A painting of me

The Death and Life of Great American Cities

   10 August 2005, lunch time

Shima and I are now the proud owners of The Death and Life of Great American Cities by Jane Jacobs. Jacob’s now lives in Toronto—respect. I don’t know much about planning, so reading the introduction to the book was enlightening. It sounds like Jacobs really dug in to the established planning academia. I wonder if her ideas are in use some 30 years later.

So far I have learned that one of the earliest modern planning movements was the Garden City movement, fronted by Sir Ebenezer Howard in his book Garden Cities of To-Morrow. The idea was to basically move people out of the cities into sparsely populated baby cities with big green belts. Two cities were built using this model: Letchworth and Welwyn. I spent my childhood in Welwyn Garden City, whose name now has much more meaning for me.
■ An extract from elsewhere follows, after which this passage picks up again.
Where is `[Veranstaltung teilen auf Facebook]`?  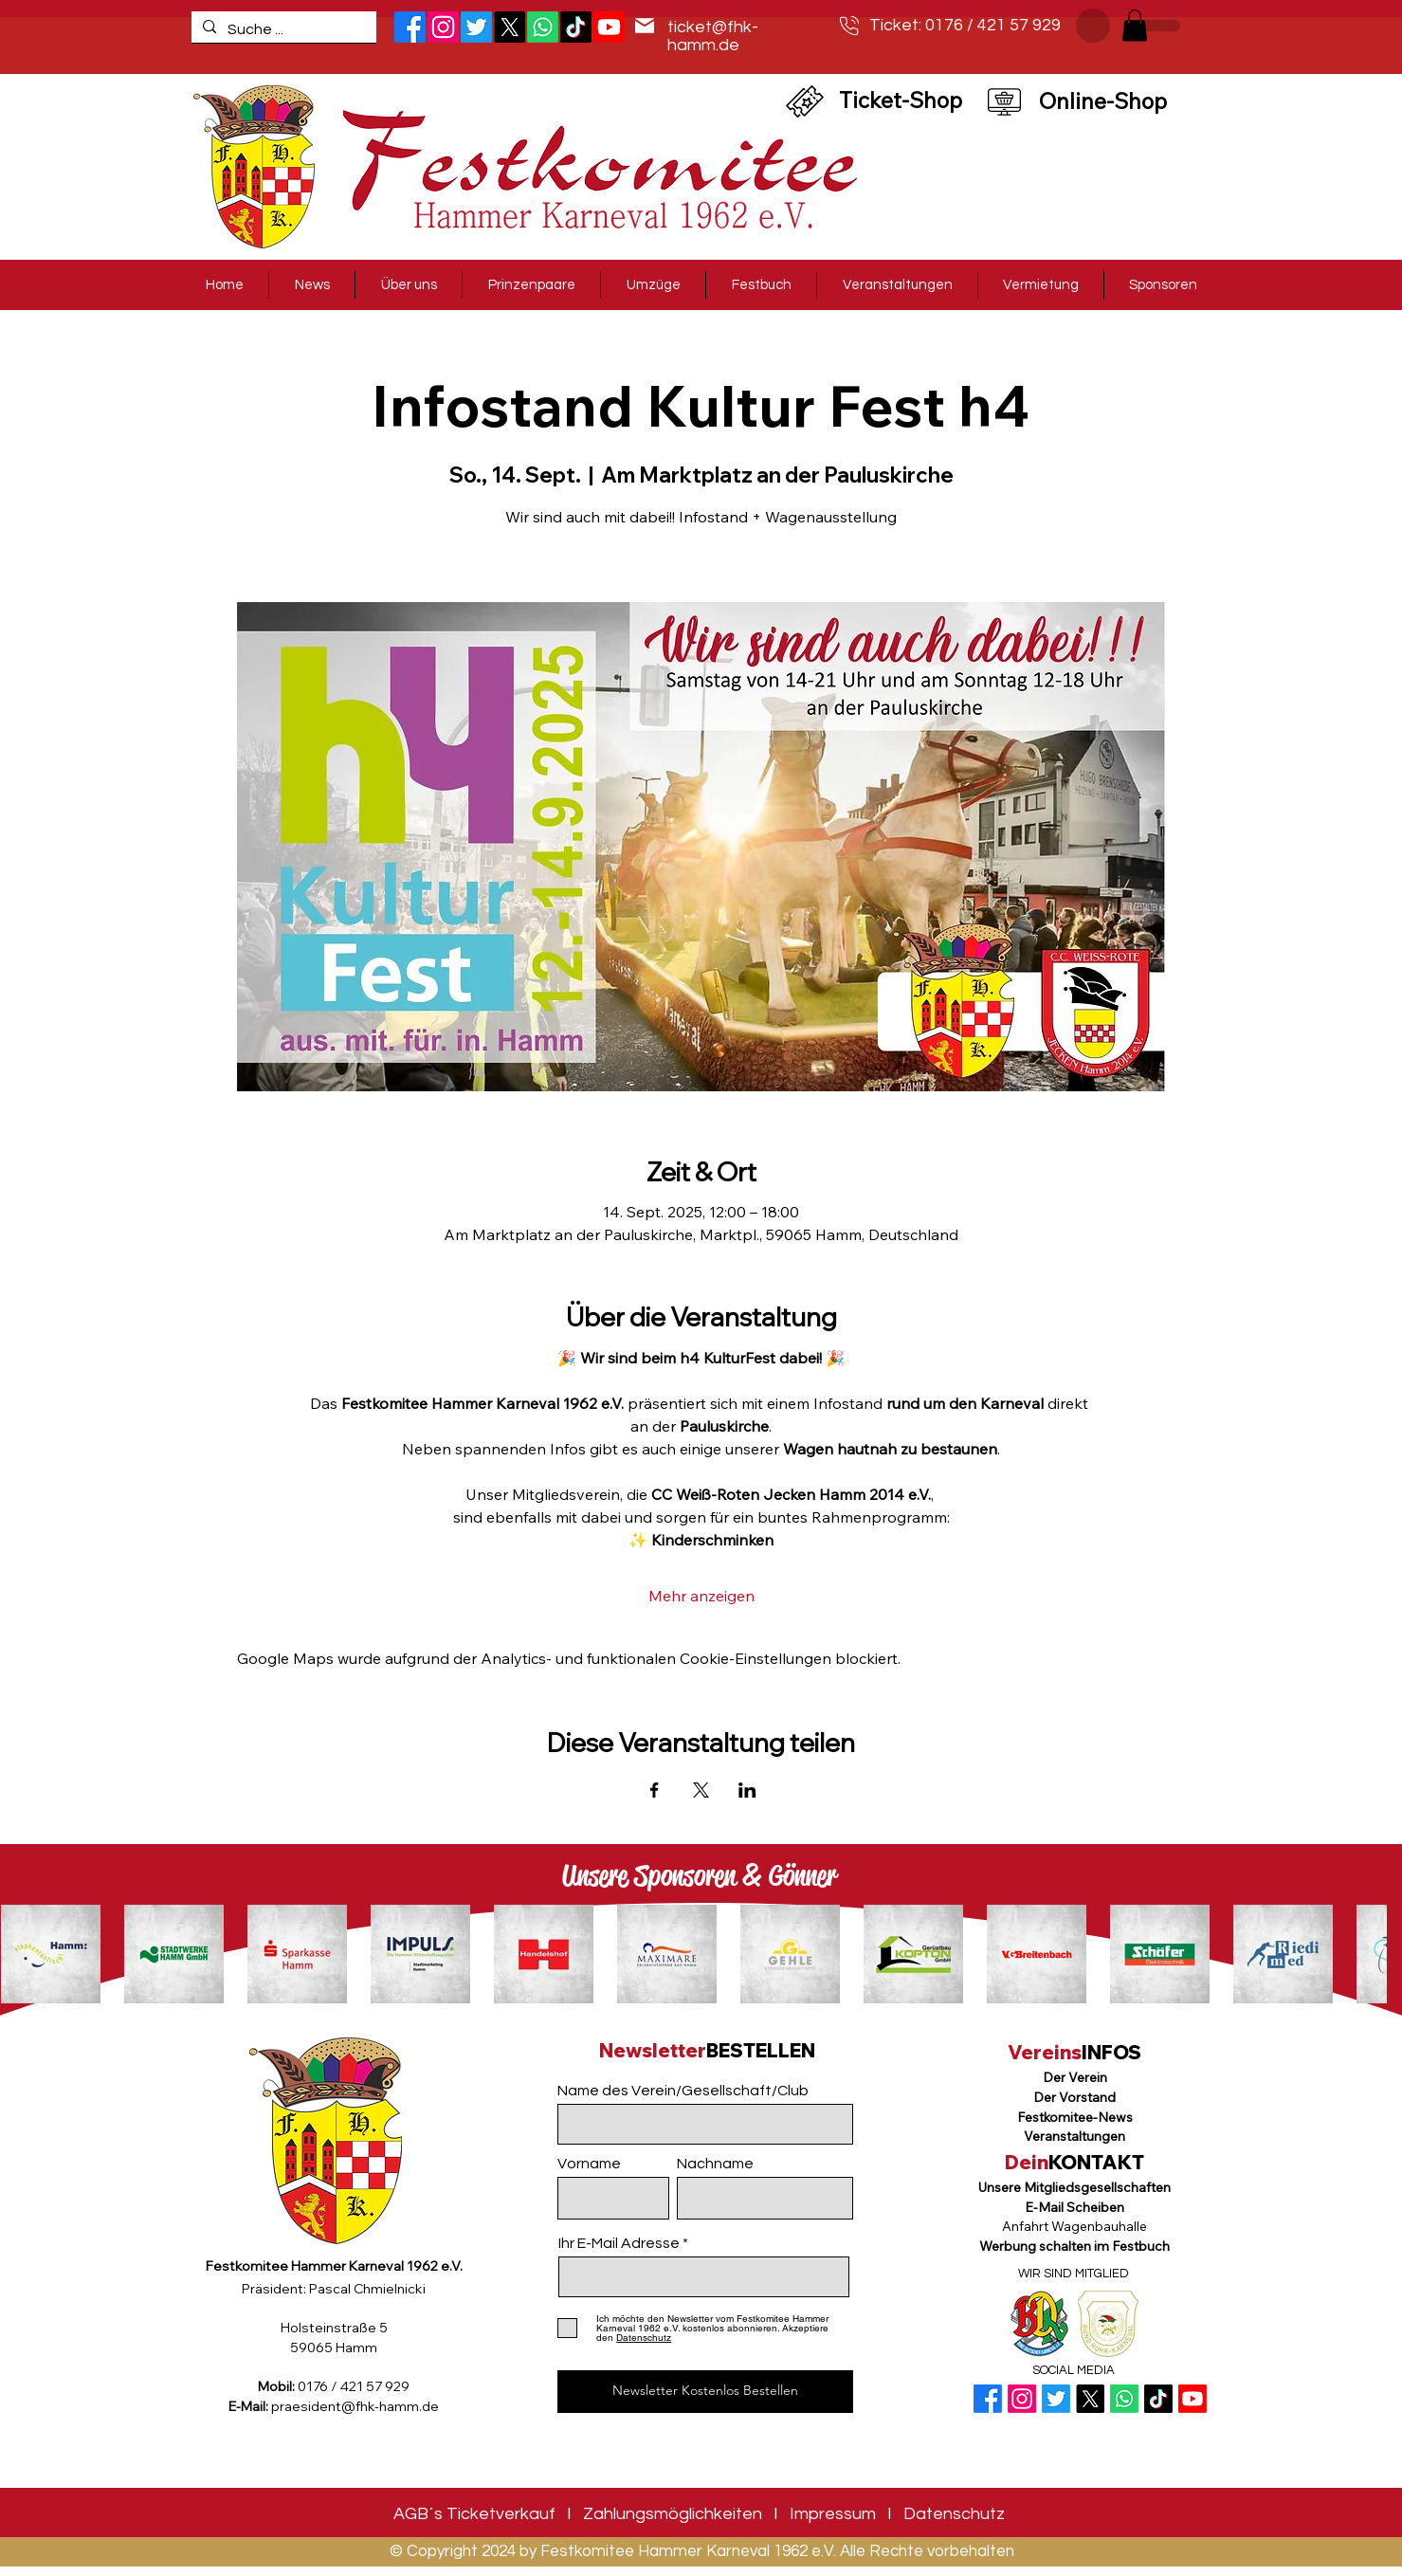
[Veranstaltung teilen auf Facebook] is located at coordinates (655, 1790).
So far the book has struck me as well written and well thought out.

There is a quality even meaner than outright ugliness or disorder, and this meaner quality is the dishonest mask of pretended order, achieved by ignoring or suppressing the real order that is struggling to exist and to be served.

 

Comments

  1. Yay, I’m glad you like the book. Now you’ll get all our nicknames on our volleyball team! (I was Ebenezer Howard!)

  2. What does the book have to say about Seattle?